There is no dearth of loyalists even today but Rao and Sitaram Kesri haven’t left many sweet memories for the Gandhis. Sonia Gandhi has seen worse. Could she imagine P.A. Sangma joining Sharad Pawar and Tariq Anwar to rebel against her? Could she foresee Jyotiraditya Scindia defecting to the BJP? Therefore, even if Rahul Gandhi is disinclined to become the Congress president again as his spin doctors would have us believe, the Gandhis would be circumspect about the succession plan. They must dread the prospects of another family loyalist going the Rao way after becoming Congress president. And what if there is a miracle and the Congress starts winning elections under the non-Gandhi president? That would make Rahul’s return to the helm very difficult. What would the Gandhis do then? Would they be reconciled to the end of the Nehru-Gandhi era in the Congress? The Gandhis must be factoring in these questions. They may want to opt out of the presidential race only if they are convinced of the party’s continuous downslide during their absence from the helm.

Another option for the Gandhis is to brazen it out. Leaving control of the party is risky. When Sonia Gandhi decided to stay away from politics after her husband’s assassination, Congress leaders kept coming to her as they needed her to fix Narasimha Rao, Kesri and other rivals—and also to keep the party together. They thought they wouldn’t win without a Gandhi being the party’s face. Well, things have changed over the past decade. The Gandhis can’t win elections. They can’t run the party. The surname inspires little confidence among voters. In fact, Modi and other BJP leaders have made it an albatross around the Congress’ neck. So, if Rahul Gandhi declares his intention to quit, Congress’ rank and file may feel rather relieved.

The Gandhis must, therefore, stay put and retain possession of the family jewel, the Congress. At least, this is what Sonia has been trying to do since Rahul resigned in 2019. Because leaving the party even with a regent is very risky.

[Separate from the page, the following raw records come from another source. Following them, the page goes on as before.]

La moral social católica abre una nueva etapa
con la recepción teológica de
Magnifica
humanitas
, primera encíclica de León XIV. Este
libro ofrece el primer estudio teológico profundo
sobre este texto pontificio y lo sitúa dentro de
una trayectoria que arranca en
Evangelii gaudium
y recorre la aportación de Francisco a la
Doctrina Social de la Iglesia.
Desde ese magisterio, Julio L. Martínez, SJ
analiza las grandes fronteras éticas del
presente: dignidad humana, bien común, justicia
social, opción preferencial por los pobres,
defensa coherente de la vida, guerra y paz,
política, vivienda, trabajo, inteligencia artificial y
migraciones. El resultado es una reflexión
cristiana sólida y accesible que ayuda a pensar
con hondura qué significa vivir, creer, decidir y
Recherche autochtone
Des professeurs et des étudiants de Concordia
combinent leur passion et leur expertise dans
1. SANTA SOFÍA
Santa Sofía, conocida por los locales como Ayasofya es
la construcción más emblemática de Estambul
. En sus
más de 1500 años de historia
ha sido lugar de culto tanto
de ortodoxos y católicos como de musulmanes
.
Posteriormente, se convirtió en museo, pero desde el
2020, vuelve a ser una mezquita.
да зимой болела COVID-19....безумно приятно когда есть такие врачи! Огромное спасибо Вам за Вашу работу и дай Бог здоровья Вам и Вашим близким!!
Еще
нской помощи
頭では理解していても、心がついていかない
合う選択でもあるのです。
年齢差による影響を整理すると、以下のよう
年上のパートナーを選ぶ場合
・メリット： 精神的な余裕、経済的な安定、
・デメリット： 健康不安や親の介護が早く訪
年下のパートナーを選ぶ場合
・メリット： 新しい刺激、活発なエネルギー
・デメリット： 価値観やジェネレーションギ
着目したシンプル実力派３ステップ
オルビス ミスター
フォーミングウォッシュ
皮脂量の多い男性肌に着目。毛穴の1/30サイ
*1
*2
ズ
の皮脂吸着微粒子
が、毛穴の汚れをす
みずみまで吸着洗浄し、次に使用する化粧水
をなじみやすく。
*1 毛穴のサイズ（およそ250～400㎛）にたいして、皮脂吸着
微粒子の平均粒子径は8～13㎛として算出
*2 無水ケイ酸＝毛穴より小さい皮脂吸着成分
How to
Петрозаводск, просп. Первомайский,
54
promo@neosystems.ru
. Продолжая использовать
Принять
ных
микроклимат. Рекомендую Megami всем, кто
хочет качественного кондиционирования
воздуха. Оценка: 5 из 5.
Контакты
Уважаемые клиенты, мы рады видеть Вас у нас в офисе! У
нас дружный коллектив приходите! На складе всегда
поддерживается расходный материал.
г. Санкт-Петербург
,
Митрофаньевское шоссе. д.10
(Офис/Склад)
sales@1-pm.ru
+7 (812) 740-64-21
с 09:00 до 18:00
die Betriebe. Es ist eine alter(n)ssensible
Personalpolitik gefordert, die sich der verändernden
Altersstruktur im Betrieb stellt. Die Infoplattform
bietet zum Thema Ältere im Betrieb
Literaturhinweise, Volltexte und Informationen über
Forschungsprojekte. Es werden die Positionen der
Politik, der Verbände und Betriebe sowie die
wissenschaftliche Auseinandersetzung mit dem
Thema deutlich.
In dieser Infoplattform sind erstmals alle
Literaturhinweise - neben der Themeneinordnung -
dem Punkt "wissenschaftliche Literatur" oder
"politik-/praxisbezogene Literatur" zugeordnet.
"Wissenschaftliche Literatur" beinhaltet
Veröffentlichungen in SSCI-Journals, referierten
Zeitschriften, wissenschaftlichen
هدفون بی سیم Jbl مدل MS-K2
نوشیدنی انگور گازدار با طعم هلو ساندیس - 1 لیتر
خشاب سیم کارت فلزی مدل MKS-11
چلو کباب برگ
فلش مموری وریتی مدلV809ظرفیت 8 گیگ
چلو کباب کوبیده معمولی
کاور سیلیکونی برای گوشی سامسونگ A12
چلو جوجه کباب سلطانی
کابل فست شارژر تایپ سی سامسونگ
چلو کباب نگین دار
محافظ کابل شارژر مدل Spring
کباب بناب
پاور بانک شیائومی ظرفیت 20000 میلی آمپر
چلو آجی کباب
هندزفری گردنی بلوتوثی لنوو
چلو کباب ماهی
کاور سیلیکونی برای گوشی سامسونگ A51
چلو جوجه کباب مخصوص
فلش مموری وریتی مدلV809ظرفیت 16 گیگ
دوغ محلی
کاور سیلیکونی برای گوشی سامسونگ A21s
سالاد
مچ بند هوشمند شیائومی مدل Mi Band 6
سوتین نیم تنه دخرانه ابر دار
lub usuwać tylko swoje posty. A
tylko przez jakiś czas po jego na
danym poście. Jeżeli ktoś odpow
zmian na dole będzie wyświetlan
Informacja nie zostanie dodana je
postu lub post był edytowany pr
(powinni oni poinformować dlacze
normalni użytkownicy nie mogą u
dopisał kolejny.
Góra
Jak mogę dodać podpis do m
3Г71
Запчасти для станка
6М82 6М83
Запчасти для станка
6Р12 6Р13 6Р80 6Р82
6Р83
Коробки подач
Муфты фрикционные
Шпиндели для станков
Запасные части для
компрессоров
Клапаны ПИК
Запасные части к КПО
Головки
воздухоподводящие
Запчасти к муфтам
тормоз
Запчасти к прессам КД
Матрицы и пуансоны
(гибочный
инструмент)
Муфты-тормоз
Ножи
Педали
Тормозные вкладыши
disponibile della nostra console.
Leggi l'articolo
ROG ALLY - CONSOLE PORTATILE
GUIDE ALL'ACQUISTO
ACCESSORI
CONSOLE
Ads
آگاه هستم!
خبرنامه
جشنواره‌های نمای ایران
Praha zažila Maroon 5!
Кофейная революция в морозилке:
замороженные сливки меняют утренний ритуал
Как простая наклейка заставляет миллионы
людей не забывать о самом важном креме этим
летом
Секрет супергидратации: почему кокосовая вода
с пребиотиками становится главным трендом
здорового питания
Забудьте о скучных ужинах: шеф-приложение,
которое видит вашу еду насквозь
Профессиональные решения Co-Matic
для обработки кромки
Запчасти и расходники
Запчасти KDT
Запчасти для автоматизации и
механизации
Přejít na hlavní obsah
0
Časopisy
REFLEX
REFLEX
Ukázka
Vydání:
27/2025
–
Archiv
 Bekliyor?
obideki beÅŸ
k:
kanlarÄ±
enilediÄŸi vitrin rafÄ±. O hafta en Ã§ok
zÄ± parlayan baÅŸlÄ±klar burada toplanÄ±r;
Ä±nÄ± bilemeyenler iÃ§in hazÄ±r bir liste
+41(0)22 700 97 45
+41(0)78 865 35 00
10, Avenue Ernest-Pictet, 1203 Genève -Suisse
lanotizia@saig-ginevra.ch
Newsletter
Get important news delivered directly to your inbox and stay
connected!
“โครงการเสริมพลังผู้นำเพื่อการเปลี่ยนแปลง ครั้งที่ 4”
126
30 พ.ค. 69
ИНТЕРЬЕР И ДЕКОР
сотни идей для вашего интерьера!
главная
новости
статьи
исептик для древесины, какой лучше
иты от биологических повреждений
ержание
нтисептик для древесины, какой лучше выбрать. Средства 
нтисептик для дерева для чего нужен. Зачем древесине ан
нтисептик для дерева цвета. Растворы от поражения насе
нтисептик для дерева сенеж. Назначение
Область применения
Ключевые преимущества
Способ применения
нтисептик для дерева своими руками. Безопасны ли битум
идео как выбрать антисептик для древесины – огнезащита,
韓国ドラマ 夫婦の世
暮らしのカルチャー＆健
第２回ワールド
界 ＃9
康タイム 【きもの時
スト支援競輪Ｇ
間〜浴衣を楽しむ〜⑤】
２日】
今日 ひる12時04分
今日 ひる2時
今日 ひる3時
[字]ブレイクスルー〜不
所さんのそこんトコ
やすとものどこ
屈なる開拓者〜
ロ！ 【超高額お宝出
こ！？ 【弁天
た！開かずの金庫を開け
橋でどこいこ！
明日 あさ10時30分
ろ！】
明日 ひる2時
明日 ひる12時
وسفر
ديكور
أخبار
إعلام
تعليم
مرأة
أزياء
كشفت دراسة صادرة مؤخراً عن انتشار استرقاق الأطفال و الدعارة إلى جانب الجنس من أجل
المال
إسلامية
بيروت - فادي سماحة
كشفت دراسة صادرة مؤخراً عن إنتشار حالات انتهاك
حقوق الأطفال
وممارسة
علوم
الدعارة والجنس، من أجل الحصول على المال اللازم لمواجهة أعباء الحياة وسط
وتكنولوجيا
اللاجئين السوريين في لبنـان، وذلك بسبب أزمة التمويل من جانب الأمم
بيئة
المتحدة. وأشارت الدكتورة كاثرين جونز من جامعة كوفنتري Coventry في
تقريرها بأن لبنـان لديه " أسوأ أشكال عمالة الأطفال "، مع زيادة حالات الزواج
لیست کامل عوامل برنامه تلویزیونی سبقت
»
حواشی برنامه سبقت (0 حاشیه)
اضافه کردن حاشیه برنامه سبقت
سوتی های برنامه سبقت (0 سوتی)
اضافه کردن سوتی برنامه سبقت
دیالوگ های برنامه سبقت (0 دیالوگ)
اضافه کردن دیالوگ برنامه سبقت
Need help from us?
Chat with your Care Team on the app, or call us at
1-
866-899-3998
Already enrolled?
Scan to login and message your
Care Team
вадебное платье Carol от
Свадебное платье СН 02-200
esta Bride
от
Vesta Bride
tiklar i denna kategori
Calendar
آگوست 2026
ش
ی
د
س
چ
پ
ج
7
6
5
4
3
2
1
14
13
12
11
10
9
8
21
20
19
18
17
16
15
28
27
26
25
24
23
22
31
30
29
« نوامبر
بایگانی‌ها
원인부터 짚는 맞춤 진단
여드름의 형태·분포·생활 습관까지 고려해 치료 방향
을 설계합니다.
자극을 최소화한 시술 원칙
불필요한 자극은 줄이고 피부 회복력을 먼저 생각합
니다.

Nobody can stop Rahul Gandhi from becoming the Congress president again if he so wishes. But this option has other pitfalls. Of 50 assembly elections held since 2014, the Congress has won only 7. During the same period, the party could retain power in only 1 out of the 13 states that it ruled. Rahul Gandhi must be convinced of reversing this losing streak if he returns to the helm. Because if it continues, there will be many Ghulam Nabi Azads raising their heads in rebellion every now and then, especially after every electoral defeat. And the Congress’ footprints would be shrinking further and further.

It’s either the Gandhis or the Congress. The CWC has given them one more month to fix their priority. If they fail to resolve this either-or dilemma, it may soon turn into a neither-nor situation.